Search code examples
pythonpyspark

Rank on a subset of a partition - PySpark


The code snippet below creates the column 'rank' with a condition. I want to perform the rank based on a subset of the partition, hence I use a when clause and set category=='Y' and then execute the rank. However, I did not expect the result below. Where I expected rank=1 it is in fact rank=2.

How can I achieve to do a rank on a subset of a partition?

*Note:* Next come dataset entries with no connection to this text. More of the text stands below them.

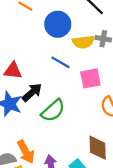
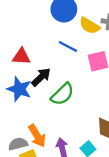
yellow semicircle: (83, 42) -> (90, 26), turned 40

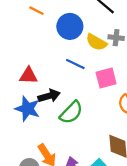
black arrow: (41, 77) -> (49, 96), turned 30

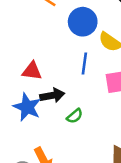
blue line: (75, 64) -> (84, 63), turned 66
green semicircle: (71, 112) -> (75, 116), size x0.6

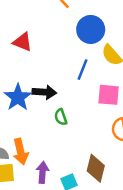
red triangle: (32, 71) -> (23, 42), moved
green semicircle: (75, 116) -> (61, 117), turned 98

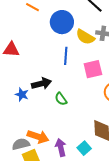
blue star: (18, 97) -> (22, 95), size x0.6
orange arrow: (21, 152) -> (38, 137), turned -40

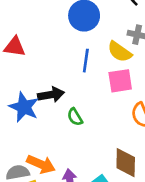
yellow semicircle: (85, 37) -> (120, 52), moved
blue star: (22, 95) -> (24, 107), size x1.6

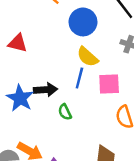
yellow semicircle: (120, 52) -> (88, 57), moved
blue line: (86, 61) -> (79, 78), moved

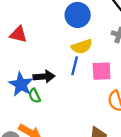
yellow semicircle: (88, 57) -> (82, 47), turned -60
green semicircle: (65, 112) -> (35, 96), moved

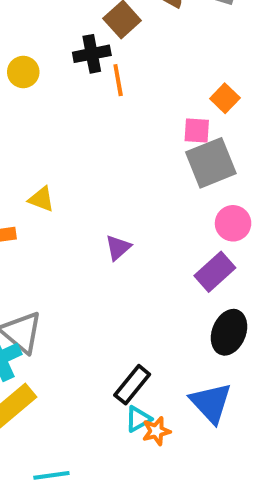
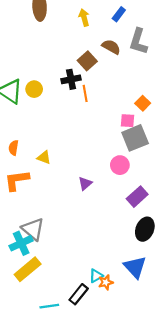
pink circle: (233, 223) -> (120, 165), moved
black rectangle: (132, 385) -> (79, 294), moved

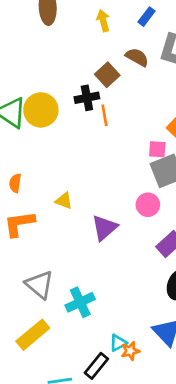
yellow circle: (34, 89) -> (41, 110), size x1.6
yellow triangle: (44, 157) -> (64, 201), moved
purple triangle: (85, 184) -> (105, 228), size x1.5
cyan cross: (21, 243) -> (80, 302), moved

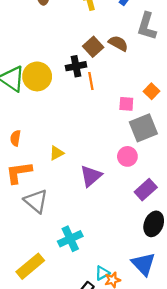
brown semicircle: (137, 57) -> (118, 43), moved
pink square: (157, 149) -> (126, 104), moved
yellow triangle: (64, 201) -> (57, 153), turned -49
gray triangle: (40, 285) -> (36, 201), moved

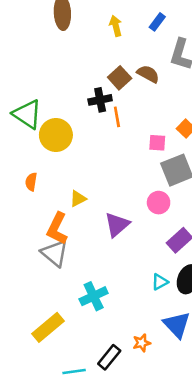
yellow circle: (37, 76) -> (56, 135), moved
orange L-shape: (19, 172) -> (57, 229), moved, turned -56
cyan triangle: (102, 273) -> (160, 282), moved

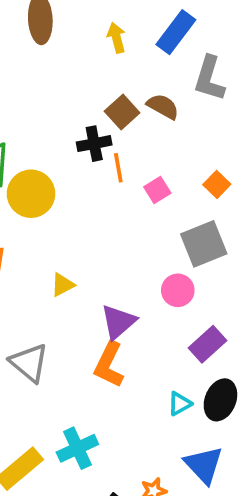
blue rectangle: (157, 22) -> (176, 32), size x1.6
pink square: (157, 143) -> (157, 190), moved, turned -36
orange L-shape: (57, 229) -> (109, 365), moved
cyan cross: (94, 296) -> (77, 448), moved

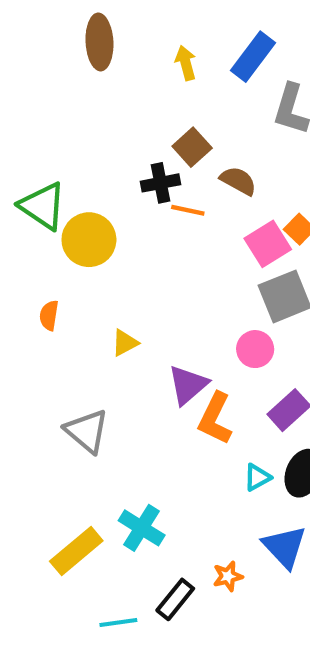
brown semicircle: (163, 106) -> (238, 181), moved
orange line: (118, 168) -> (188, 210), turned -68
pink square: (157, 190) -> (268, 244), moved, size x1.5
orange L-shape: (109, 365) -> (215, 418), moved
cyan cross: (77, 448) -> (142, 528), turned -33

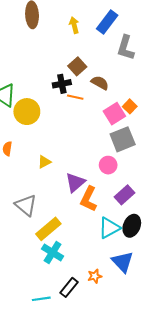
cyan triangle: (257, 477) -> (109, 228), size x1.6
yellow rectangle: (76, 551) -> (48, 229), moved

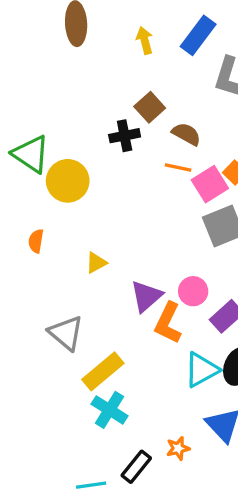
orange line: (75, 97) -> (178, 167), moved
pink circle: (108, 165) -> (193, 291), moved

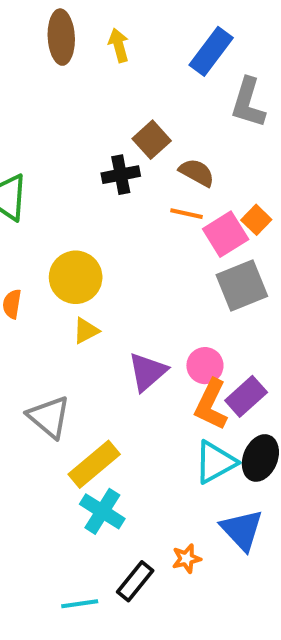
yellow arrow: (145, 40) -> (119, 45), moved
yellow circle: (68, 181) -> (76, 277), moved
orange L-shape: (168, 323) -> (211, 405), moved

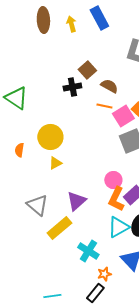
blue rectangle: (211, 51) -> (99, 18), moved, turned -65
purple triangle: (147, 372) -> (76, 201), moved
cyan cross: (102, 511) -> (88, 251), moved
black rectangle: (135, 581) -> (95, 293), moved

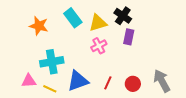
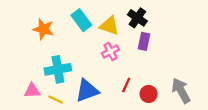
yellow triangle: (98, 23) -> (109, 26), turned 36
red line: (108, 83) -> (126, 85), moved

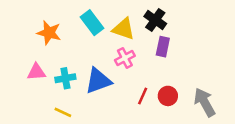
cyan cross: (58, 69) -> (65, 78), size x0.7
pink triangle: (32, 91) -> (36, 72), moved
blue triangle: (87, 91) -> (98, 81), moved
red circle: (149, 94) -> (168, 96), moved

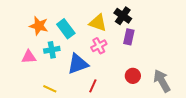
cyan rectangle: (92, 23) -> (66, 29), moved
cyan cross: (65, 78) -> (52, 50), moved
red line: (143, 96) -> (93, 86), moved

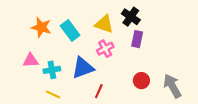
cyan cross: (52, 50) -> (52, 70), moved

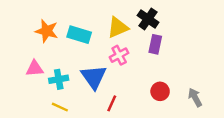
yellow triangle: (104, 24) -> (118, 27), turned -42
cyan rectangle: (70, 31) -> (79, 35), turned -36
blue triangle: (83, 68) -> (94, 77), turned -45
gray arrow: (172, 86) -> (195, 97), size x0.7

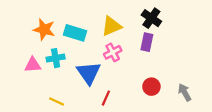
black cross: (148, 19) -> (151, 18), moved
cyan cross: (59, 79) -> (56, 58), moved

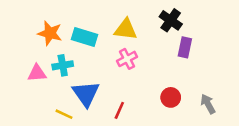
yellow triangle: (112, 26) -> (126, 29), turned 30
purple rectangle: (147, 42) -> (185, 47), moved
blue triangle: (89, 73) -> (86, 94), moved

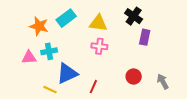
cyan rectangle: (85, 37) -> (66, 18), moved, turned -54
pink cross: (127, 59) -> (99, 46), turned 35
blue triangle: (86, 94) -> (67, 73), turned 40

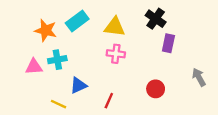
blue triangle: (67, 73) -> (78, 85), size x0.7
gray arrow: (163, 82) -> (199, 77), moved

import pyspark.sql.functions as F
from pyspark.sql.window import Window
from pyspark.sql import Row

data = [
    Row(id=1, code=14, category='N'),
    Row(id=1, code=20, category='Y'),
    Row(id=1,  code=19, category='Y'),
    Row(id=1,  code=22, category='Y'),
    Row(id=1,  code=15, category='Y'),
]

ps_df = spark.createDataFrame(data)

window = Window.partitionBy('id').orderBy('code')

ps_df = ps_df.withColumn('rank', F.when(col('category')=='Y', F.rank().over(window)))

ps_df.show()
+---+----+--------+----+
| id|code|category|rank|
+---+----+--------+----+
|  1|  14|       N|NULL|
|  1|  15|       Y|   2|
|  1|  19|       Y|   3|
|  1|  20|       Y|   4|
|  1|  22|       Y|   5|
+---+----+--------+----+

Solution

  • I think we can use a alternative way, which don't need to use rank(), to achieve the same goal:

    ps_df = ps_df.withColumn(
        "flag", func.when(func.col("category")=="Y", func.lit(1)).otherwise(func.lit(0))
    ).withColumn(
        "cumsum", func.sum("flag").over(Window.partitionBy("id").orderBy("code"))
    ).withColumn(
        "rank", func.when(func.col("category")=="Y", func.col("cumsum")).otherwise(func.lit(None))
    ).select(
        "id", "code", "category", "rank"
    )
    

    First, you raise a value equal to 1 flag if this is the partition or group that you want to calculate. Then use a sum() with window function to do the cumulative sum of that partition to perform the ranking.